A girl is pulling on my arm. She’s Chinese. Her parents
always speak to her in English. Some people think parents should only talk to
their children in the language of the country they’re living in, but I feel sad
for the mom who probably can’t express herself perfectly.
This girl is yelling in English for me to help her. I know
what happened. Her parents went on the lift with the baby and she went down the
stairs, delighted with herself that she could beat them. I’ve seen her do it a
hundred times before. We all live on the first floor, or second, as I would
call it if I were in my own country.
We and the Indian family, the Brazilian students, the Polish
bodybuilder, and a family with two children who have the biggest brown eyes I’ve
ever seen.
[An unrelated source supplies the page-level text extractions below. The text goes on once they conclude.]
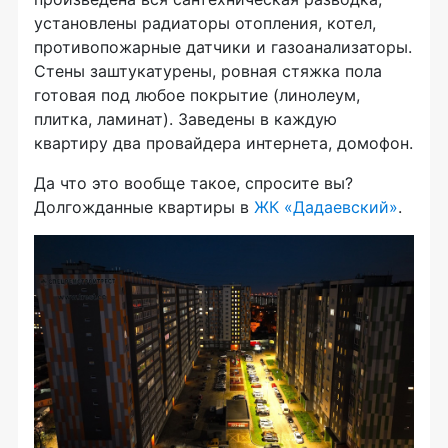
установлены радиаторы отопления, котел,
противопожарные датчики и газоанализаторы.
Стены заштукатурены, ровная стяжка пола
готовая под любое покрытие (линолеум,
плитка, ламинат). Заведены в каждую
квартиру два провайдера интернета, домофон.
Да что это вообще такое, спросите вы?
Долгожданные квартиры в
ЖК «Дадаевский»
.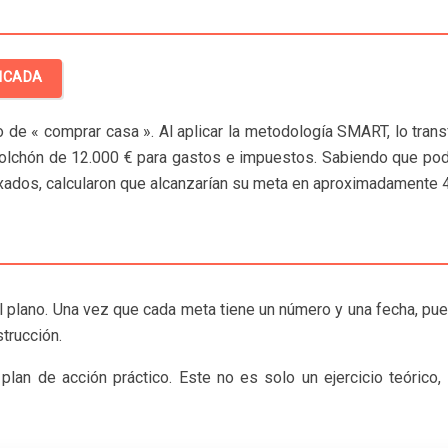
FICADA
o de « comprar casa ». Al aplicar la metodología SMART, lo trans
lchón de 12.000 € para gastos e impuestos. Sabiendo que podía
ados, calcularon que alcanzarían su meta en aproximadamente 4 
el plano. Una vez que cada meta tiene un número y una fecha, p
strucción.
lan de acción práctico. Este no es solo un ejercicio teórico, 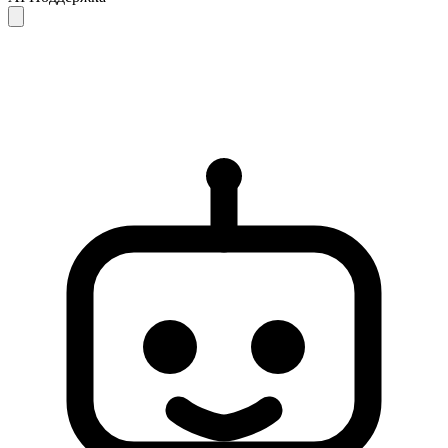
Ответы AI предоставляются только для справки и могут быть
неполными или неточными. Если ваш вопрос не решён,
рекомендуем обратиться в службу поддержки для получения
дальнейшей помощи.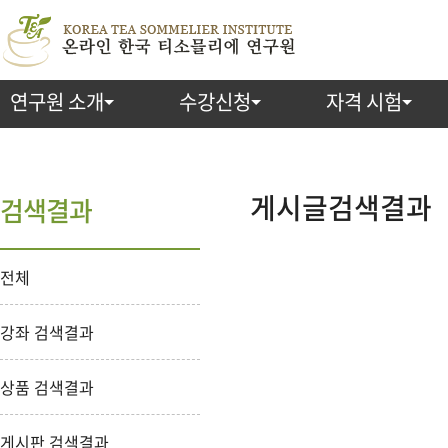
연구원 소개
수강신청
자격 시험
검
색
게시글검색결과
검색결과
전체
강좌 검색결과
상품 검색결과
게시판 검색결과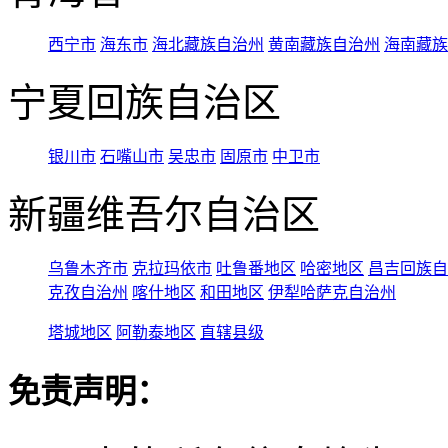
西宁市
海东市
海北藏族自治州
黄南藏族自治州
海南藏族
宁夏回族自治区
银川市
石嘴山市
吴忠市
固原市
中卫市
新疆维吾尔自治区
乌鲁木齐市
克拉玛依市
吐鲁番地区
哈密地区
昌吉回族自
克孜自治州
喀什地区
和田地区
伊犁哈萨克自治州
塔城地区
阿勒泰地区
直辖县级
免责声明：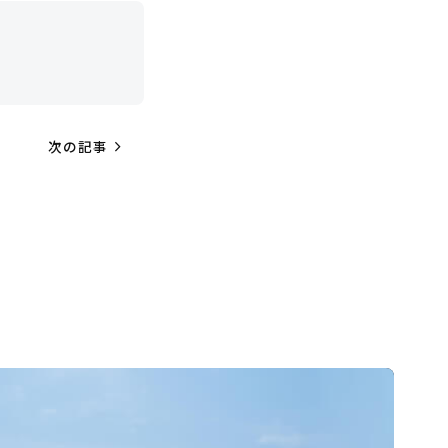
navigate_next
次の記事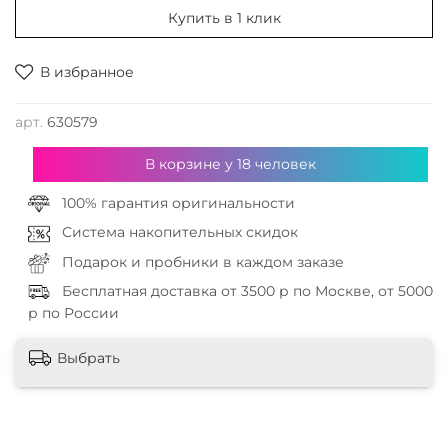
Купить в 1 клик
В избранное
арт.
630579
В корзине у
18
человек
100% гарантия оригинальности
Система накопительных скидок
Подарок и пробники в каждом заказе
Бесплатная доставка от 3500 р по Москве, от 5000
р по России
Выбрать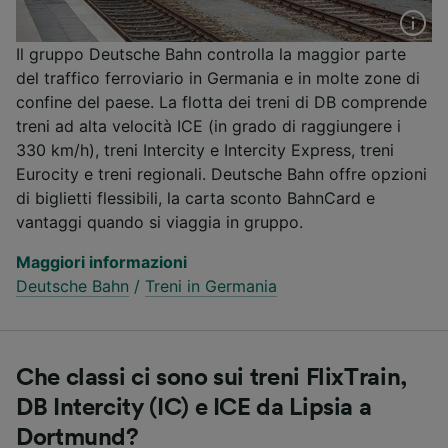
Il gruppo Deutsche Bahn controlla la maggior parte
del traffico ferroviario in Germania e in molte zone di
confine del paese. La flotta dei treni di DB comprende
treni ad alta velocità ICE (in grado di raggiungere i
330 km/h), treni Intercity e Intercity Express, treni
Eurocity e treni regionali. Deutsche Bahn offre opzioni
di biglietti flessibili, la carta sconto BahnCard e
vantaggi quando si viaggia in gruppo.
Maggiori informazioni
Deutsche Bahn
/
Treni in Germania
Che classi ci sono sui treni FlixTrain,
DB Intercity (IC) e ICE da Lipsia a
Dortmund?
Their mother wears a hijab but I couldn’t tell you which country
they come from. Not by looking.
My watch is beeping at me “Do you want to continue?”. I
haven’t turned it off. After 90 seconds of inactivity, it threatens to do so if
I don’t start moving.
There’s a group of people below the right side of the building.
I can’t see my apartment because of the way the street curves. But they’re
looking in unison, like at a rock concert, except their arms are stiffly at
their sides and not in the air. The people who live on the left side are in a
separate group to my left, looking back and forth between their pristine side
of the building and the right side, which is bellowing smoke and screams.
People are running in and out of the building. The girl
tells me her mommy and daddy are in the elevator and I tell her it’s ok. I walk
her to the left-side group. I don’t know what we might see if we go the other
way. Body parts? People jumping from the 5th floor? My flowers blown
to smithereens?
Two minutes. He’s either in the apartment or he’s running in
the park. Apartment. Park. Apartment. Park. I’m talking out loud. The girl
looks at me strangely but holds my hand tighter.
I hear other binary conversations. Gas explosion. Terrorism.
Right side. Left side. We’re ok. They’re not. I hear sirens and I hear wailing.
They are not the same, but it isn’t the first time figures of speech got it
wrong.
He’s usually back 30 minutes after me. He’ll find me with
the Chinese girl. We’ll live better. A new binary. Before this. And after.